(Beginning of Dataset content)

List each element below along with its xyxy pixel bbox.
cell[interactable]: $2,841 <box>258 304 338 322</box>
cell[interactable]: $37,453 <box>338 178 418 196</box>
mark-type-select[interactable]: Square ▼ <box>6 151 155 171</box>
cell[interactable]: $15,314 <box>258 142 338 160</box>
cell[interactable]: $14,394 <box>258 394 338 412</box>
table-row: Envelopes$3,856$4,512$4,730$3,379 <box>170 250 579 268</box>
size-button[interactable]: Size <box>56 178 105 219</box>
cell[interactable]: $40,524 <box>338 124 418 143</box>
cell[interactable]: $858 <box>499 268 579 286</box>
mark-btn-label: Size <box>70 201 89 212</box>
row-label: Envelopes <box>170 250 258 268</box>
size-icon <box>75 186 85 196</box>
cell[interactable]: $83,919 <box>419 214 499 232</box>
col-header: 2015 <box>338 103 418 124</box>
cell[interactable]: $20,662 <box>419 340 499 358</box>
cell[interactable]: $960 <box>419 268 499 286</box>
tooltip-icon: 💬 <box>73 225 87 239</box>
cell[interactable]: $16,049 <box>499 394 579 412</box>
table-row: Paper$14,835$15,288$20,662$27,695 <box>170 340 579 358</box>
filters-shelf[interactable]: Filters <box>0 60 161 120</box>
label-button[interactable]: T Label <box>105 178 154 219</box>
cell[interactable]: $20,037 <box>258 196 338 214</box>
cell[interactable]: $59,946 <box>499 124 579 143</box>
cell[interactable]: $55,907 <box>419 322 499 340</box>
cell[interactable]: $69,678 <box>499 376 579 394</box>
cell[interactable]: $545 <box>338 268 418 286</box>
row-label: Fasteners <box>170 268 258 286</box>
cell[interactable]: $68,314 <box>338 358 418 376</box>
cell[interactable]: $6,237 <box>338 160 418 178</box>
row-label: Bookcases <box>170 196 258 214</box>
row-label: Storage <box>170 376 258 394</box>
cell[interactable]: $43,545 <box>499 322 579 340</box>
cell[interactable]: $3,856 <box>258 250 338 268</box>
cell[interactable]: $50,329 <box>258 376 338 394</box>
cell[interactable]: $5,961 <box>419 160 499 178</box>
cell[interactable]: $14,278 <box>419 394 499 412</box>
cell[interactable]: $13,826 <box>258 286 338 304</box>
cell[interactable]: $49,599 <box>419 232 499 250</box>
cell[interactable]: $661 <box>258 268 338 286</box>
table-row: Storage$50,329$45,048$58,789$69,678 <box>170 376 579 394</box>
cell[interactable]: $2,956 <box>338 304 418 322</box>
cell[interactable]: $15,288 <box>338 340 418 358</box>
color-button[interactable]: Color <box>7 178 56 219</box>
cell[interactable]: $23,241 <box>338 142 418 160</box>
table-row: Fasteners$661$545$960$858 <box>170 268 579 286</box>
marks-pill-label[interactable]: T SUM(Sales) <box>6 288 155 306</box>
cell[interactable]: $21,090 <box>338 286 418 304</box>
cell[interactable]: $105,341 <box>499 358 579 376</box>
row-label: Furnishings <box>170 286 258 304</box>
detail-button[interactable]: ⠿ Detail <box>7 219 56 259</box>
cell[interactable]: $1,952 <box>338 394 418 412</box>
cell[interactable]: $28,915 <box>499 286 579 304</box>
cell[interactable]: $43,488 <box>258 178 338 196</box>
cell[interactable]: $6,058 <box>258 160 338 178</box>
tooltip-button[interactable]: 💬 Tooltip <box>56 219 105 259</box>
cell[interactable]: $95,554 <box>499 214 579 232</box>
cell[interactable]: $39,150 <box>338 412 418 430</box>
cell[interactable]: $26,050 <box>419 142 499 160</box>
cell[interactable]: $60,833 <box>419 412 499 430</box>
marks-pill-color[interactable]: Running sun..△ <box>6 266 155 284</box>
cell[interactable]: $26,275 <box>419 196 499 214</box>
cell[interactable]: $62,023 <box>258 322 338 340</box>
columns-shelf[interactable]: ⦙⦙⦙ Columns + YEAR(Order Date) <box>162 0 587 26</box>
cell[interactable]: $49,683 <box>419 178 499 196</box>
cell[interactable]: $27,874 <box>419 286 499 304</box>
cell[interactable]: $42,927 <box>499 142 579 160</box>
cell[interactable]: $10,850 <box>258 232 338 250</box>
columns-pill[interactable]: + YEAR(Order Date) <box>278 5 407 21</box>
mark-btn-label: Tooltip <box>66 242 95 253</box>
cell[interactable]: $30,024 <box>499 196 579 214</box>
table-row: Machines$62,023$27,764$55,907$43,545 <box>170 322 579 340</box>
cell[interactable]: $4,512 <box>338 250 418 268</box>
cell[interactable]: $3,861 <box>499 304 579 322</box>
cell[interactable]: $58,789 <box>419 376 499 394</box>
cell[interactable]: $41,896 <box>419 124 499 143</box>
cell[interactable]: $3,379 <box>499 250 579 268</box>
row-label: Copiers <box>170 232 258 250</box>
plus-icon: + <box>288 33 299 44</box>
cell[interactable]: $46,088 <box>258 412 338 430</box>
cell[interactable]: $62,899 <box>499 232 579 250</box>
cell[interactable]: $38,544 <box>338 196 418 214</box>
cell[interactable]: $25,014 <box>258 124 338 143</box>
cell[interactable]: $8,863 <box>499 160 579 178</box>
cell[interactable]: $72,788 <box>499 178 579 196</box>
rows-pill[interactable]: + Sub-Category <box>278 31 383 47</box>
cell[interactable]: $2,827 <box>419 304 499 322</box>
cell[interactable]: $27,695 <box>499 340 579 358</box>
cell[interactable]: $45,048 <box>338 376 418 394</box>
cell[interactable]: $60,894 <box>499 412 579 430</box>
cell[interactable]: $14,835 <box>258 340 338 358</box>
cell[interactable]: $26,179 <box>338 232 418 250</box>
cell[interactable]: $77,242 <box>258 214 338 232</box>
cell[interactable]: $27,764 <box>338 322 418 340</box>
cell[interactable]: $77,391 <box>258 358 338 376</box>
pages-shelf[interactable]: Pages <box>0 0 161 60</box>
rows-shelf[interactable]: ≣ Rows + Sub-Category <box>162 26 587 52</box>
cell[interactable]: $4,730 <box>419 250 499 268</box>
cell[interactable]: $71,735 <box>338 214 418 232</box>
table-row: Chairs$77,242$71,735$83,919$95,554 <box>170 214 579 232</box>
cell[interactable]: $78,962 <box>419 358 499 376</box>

(End of Dataset content)

*What this task involves*
Quote all of the entries verbatim.

*Exercise answer*
List each element below along with its xyxy pixel bbox.
cell[interactable]: $2,841 <box>258 304 338 322</box>
cell[interactable]: $37,453 <box>338 178 418 196</box>
mark-type-select[interactable]: Square ▼ <box>6 151 155 171</box>
cell[interactable]: $15,314 <box>258 142 338 160</box>
cell[interactable]: $14,394 <box>258 394 338 412</box>
table-row: Envelopes$3,856$4,512$4,730$3,379 <box>170 250 579 268</box>
size-button[interactable]: Size <box>56 178 105 219</box>
cell[interactable]: $40,524 <box>338 124 418 143</box>
cell[interactable]: $858 <box>499 268 579 286</box>
mark-btn-label: Size <box>70 201 89 212</box>
row-label: Envelopes <box>170 250 258 268</box>
size-icon <box>75 186 85 196</box>
cell[interactable]: $83,919 <box>419 214 499 232</box>
col-header: 2015 <box>338 103 418 124</box>
cell[interactable]: $20,662 <box>419 340 499 358</box>
cell[interactable]: $960 <box>419 268 499 286</box>
tooltip-icon: 💬 <box>73 225 87 239</box>
cell[interactable]: $16,049 <box>499 394 579 412</box>
table-row: Paper$14,835$15,288$20,662$27,695 <box>170 340 579 358</box>
filters-shelf[interactable]: Filters <box>0 60 161 120</box>
label-button[interactable]: T Label <box>105 178 154 219</box>
cell[interactable]: $20,037 <box>258 196 338 214</box>
cell[interactable]: $59,946 <box>499 124 579 143</box>
cell[interactable]: $55,907 <box>419 322 499 340</box>
cell[interactable]: $69,678 <box>499 376 579 394</box>
cell[interactable]: $545 <box>338 268 418 286</box>
row-label: Fasteners <box>170 268 258 286</box>
cell[interactable]: $68,314 <box>338 358 418 376</box>
cell[interactable]: $6,237 <box>338 160 418 178</box>
row-label: Bookcases <box>170 196 258 214</box>
row-label: Storage <box>170 376 258 394</box>
cell[interactable]: $43,545 <box>499 322 579 340</box>
cell[interactable]: $3,856 <box>258 250 338 268</box>
cell[interactable]: $50,329 <box>258 376 338 394</box>
cell[interactable]: $5,961 <box>419 160 499 178</box>
cell[interactable]: $14,278 <box>419 394 499 412</box>
cell[interactable]: $13,826 <box>258 286 338 304</box>
cell[interactable]: $49,599 <box>419 232 499 250</box>
cell[interactable]: $661 <box>258 268 338 286</box>
table-row: Storage$50,329$45,048$58,789$69,678 <box>170 376 579 394</box>
cell[interactable]: $2,956 <box>338 304 418 322</box>
cell[interactable]: $15,288 <box>338 340 418 358</box>
color-button[interactable]: Color <box>7 178 56 219</box>
cell[interactable]: $23,241 <box>338 142 418 160</box>
table-row: Fasteners$661$545$960$858 <box>170 268 579 286</box>
marks-pill-label[interactable]: T SUM(Sales) <box>6 288 155 306</box>
cell[interactable]: $21,090 <box>338 286 418 304</box>
cell[interactable]: $105,341 <box>499 358 579 376</box>
row-label: Furnishings <box>170 286 258 304</box>
detail-button[interactable]: ⠿ Detail <box>7 219 56 259</box>
cell[interactable]: $1,952 <box>338 394 418 412</box>
cell[interactable]: $28,915 <box>499 286 579 304</box>
cell[interactable]: $43,488 <box>258 178 338 196</box>
cell[interactable]: $6,058 <box>258 160 338 178</box>
tooltip-button[interactable]: 💬 Tooltip <box>56 219 105 259</box>
cell[interactable]: $95,554 <box>499 214 579 232</box>
cell[interactable]: $39,150 <box>338 412 418 430</box>
cell[interactable]: $26,050 <box>419 142 499 160</box>
cell[interactable]: $60,833 <box>419 412 499 430</box>
marks-pill-color[interactable]: Running sun..△ <box>6 266 155 284</box>
cell[interactable]: $26,275 <box>419 196 499 214</box>
cell[interactable]: $62,023 <box>258 322 338 340</box>
columns-shelf[interactable]: ⦙⦙⦙ Columns + YEAR(Order Date) <box>162 0 587 26</box>
cell[interactable]: $49,683 <box>419 178 499 196</box>
cell[interactable]: $27,874 <box>419 286 499 304</box>
cell[interactable]: $42,927 <box>499 142 579 160</box>
cell[interactable]: $10,850 <box>258 232 338 250</box>
columns-pill[interactable]: + YEAR(Order Date) <box>278 5 407 21</box>
mark-btn-label: Tooltip <box>66 242 95 253</box>
cell[interactable]: $30,024 <box>499 196 579 214</box>
table-row: Machines$62,023$27,764$55,907$43,545 <box>170 322 579 340</box>
cell[interactable]: $4,512 <box>338 250 418 268</box>
cell[interactable]: $3,861 <box>499 304 579 322</box>
cell[interactable]: $58,789 <box>419 376 499 394</box>
cell[interactable]: $41,896 <box>419 124 499 143</box>
cell[interactable]: $3,379 <box>499 250 579 268</box>
row-label: Copiers <box>170 232 258 250</box>
plus-icon: + <box>288 33 299 44</box>
cell[interactable]: $46,088 <box>258 412 338 430</box>
cell[interactable]: $62,899 <box>499 232 579 250</box>
cell[interactable]: $38,544 <box>338 196 418 214</box>
cell[interactable]: $25,014 <box>258 124 338 143</box>
cell[interactable]: $8,863 <box>499 160 579 178</box>
cell[interactable]: $72,788 <box>499 178 579 196</box>
rows-pill[interactable]: + Sub-Category <box>278 31 383 47</box>
cell[interactable]: $2,827 <box>419 304 499 322</box>
cell[interactable]: $27,695 <box>499 340 579 358</box>
cell[interactable]: $45,048 <box>338 376 418 394</box>
cell[interactable]: $60,894 <box>499 412 579 430</box>
cell[interactable]: $14,835 <box>258 340 338 358</box>
cell[interactable]: $26,179 <box>338 232 418 250</box>
cell[interactable]: $77,242 <box>258 214 338 232</box>
cell[interactable]: $27,764 <box>338 322 418 340</box>
cell[interactable]: $77,391 <box>258 358 338 376</box>
pages-shelf[interactable]: Pages <box>0 0 161 60</box>
rows-shelf[interactable]: ≣ Rows + Sub-Category <box>162 26 587 52</box>
cell[interactable]: $4,730 <box>419 250 499 268</box>
cell[interactable]: $71,735 <box>338 214 418 232</box>
table-row: Chairs$77,242$71,735$83,919$95,554 <box>170 214 579 232</box>
cell[interactable]: $78,962 <box>419 358 499 376</box>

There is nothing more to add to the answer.